_Your instructions_
Below is a set of records, and all of them should be retyped exactly, minus the pictures.

_Supplied records_
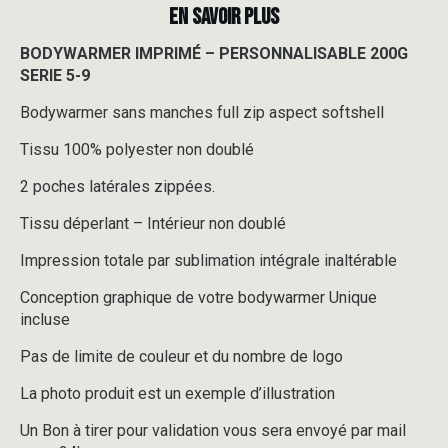
EN SAVOIR PLUS
BODYWARMER IMPRIMÉ – PERSONNALISABLE 200G
SERIE 5-9
Bodywarmer sans manches full zip aspect softshell
Tissu 100% polyester non doublé
2 poches latérales zippées.
Tissu déperlant – Intérieur non doublé
Impression totale par sublimation intégrale inaltérable
Conception graphique de votre bodywarmer Unique
incluse
Pas de limite de couleur et du nombre de logo
La photo produit est un exemple d’illustration
Un Bon à tirer pour validation vous sera envoyé par mail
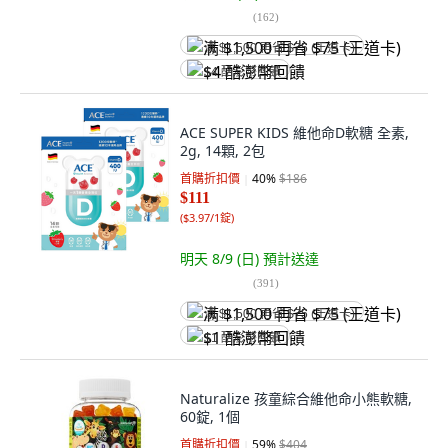
(
162
)
满 $1,500 再省 $75 (王道卡)
$4 酷澎幣回饋
ACE SUPER KIDS 維他命D軟糖 全素,
2g, 14顆, 2包
首購折扣價
40
%
$186
$111
(
$3.97/1錠
)
明天 8/9 (日)
預計送達
(
391
)
满 $1,500 再省 $75 (王道卡)
$1 酷澎幣回饋
Naturalize 孩童綜合維他命小熊軟糖,
60錠, 1個
首購折扣價
59
%
$404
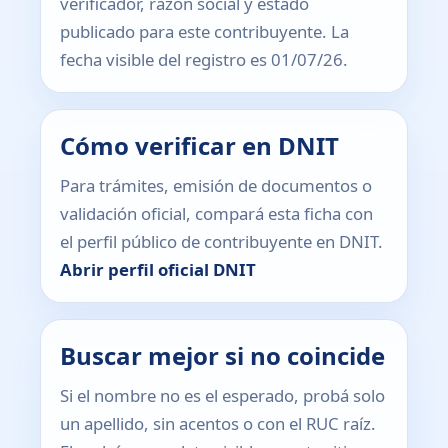
verificador, razón social y estado
publicado para este contribuyente. La
fecha visible del registro es 01/07/26.
Cómo verificar en DNIT
Para trámites, emisión de documentos o
validación oficial, compará esta ficha con
el perfil público de contribuyente en DNIT.
Abrir perfil oficial DNIT
Buscar mejor si no coincide
Si el nombre no es el esperado, probá solo
un apellido, sin acentos o con el RUC raíz.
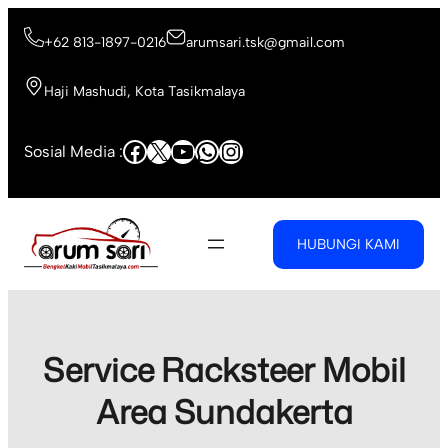
Skip
to
+62 813-1897-0216
arumsari.tsk@gmail.com
content
Haji Mashudi, Kota Tasikmalaya
Facebook
X
YouTube
WhatsApp
Instagram
Sosial Media :
HUBUNGI KAMI
Service Racksteer Mobil
Area Sundakerta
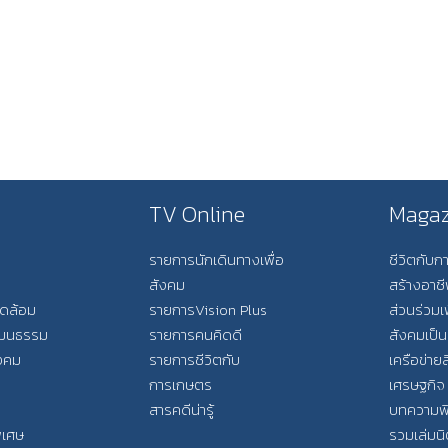
TV Online
Magaz
รายการนักเดินทางเพื่อ
ชีวิตกับ
สังคม
สร้างอาช
วดล้อม
รายการVision Plus
ส่วนร่วมเ
วัฒนธรรม
รายการคนคิดดี
สังคมเป็น
ังคม
รายการชีวิตกับ
เครือข่ายส
การเกษตร
เศรษฐกิจ
สารคดีน่ารู้
บทความพ
พิเศษ
รวมเล่มน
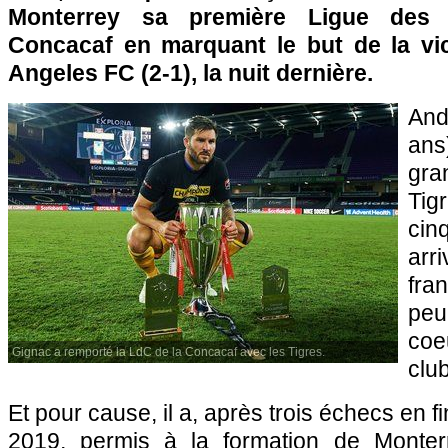
Monterrey sa première Ligue des
Concacaf en marquant le but de la vic
Angeles FC (2-1), la nuit dernière.
And
ans
gr
Tig
cin
arr
fra
peu
coe
Gignac a remporté la LdC de la Concacaf avec les Tigres.
clu
Et pour cause, il a, après trois échecs en f
2019, permis à la formation de Monter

_Result of this exercise_
EN SAVOIR PLUS
BODYWARMER IMPRIMÉ – PERSONNALISABLE 200G
SERIE 5-9
Bodywarmer sans manches full zip aspect softshell
Tissu 100% polyester non doublé
2 poches latérales zippées.
Tissu déperlant – Intérieur non doublé
Impression totale par sublimation intégrale inaltérable
Conception graphique de votre bodywarmer Unique
incluse
Pas de limite de couleur et du nombre de logo
La photo produit est un exemple d’illustration
Un Bon à tirer pour validation vous sera envoyé par mail
(
162
)
满 $1,500 再省 $75 (王道卡)
$4 酷澎幣回饋
ACE SUPER KIDS 維他命D軟糖 全素,
2g, 14顆, 2包
首購折扣價
40
%
$186
$111
(
$3.97/1錠
)
明天 8/9 (日)
預計送達
(
391
)
满 $1,500 再省 $75 (王道卡)
$1 酷澎幣回饋
Naturalize 孩童綜合維他命小熊軟糖,
60錠, 1個
首購折扣價
59
%
$404
verificador, razón social y estado
publicado para este contribuyente. La
fecha visible del registro es 01/07/26.
Cómo verificar en DNIT
Para trámites, emisión de documentos o
validación oficial, compará esta ficha con
el perfil público de contribuyente en DNIT.
Abrir perfil oficial DNIT
Buscar mejor si no coincide
Si el nombre no es el esperado, probá solo
un apellido, sin acentos o con el RUC raíz.
Skip
to
+62 813-1897-0216
arumsari.tsk@gmail.com
content
Haji Mashudi, Kota Tasikmalaya
Facebook
X
YouTube
WhatsApp
Instagram
Sosial Media :
HUBUNGI KAMI
Service Racksteer Mobil
Area Sundakerta
TV Online
Magaz
รายการนักเดินทางเพื่อ
ชีวิตกับ
สังคม
สร้างอาช
วดล้อม
รายการVision Plus
ส่วนร่วมเ
วัฒนธรรม
รายการคนคิดดี
สังคมเป็น
ังคม
รายการชีวิตกับ
เครือข่ายส
การเกษตร
เศรษฐกิจ
สารคดีน่ารู้
บทความพ
พิเศษ
รวมเล่มน
Monterrey sa première Ligue des
Concacaf en marquant le but de la vic
Angeles FC (2-1), la nuit dernière.
And
ans
gr
Tig
cin
arr
fra
peu
coe
Gignac a remporté la LdC de la Concacaf avec les Tigres.
clu
Et pour cause, il a, après trois échecs en f
2019, permis à la formation de Monter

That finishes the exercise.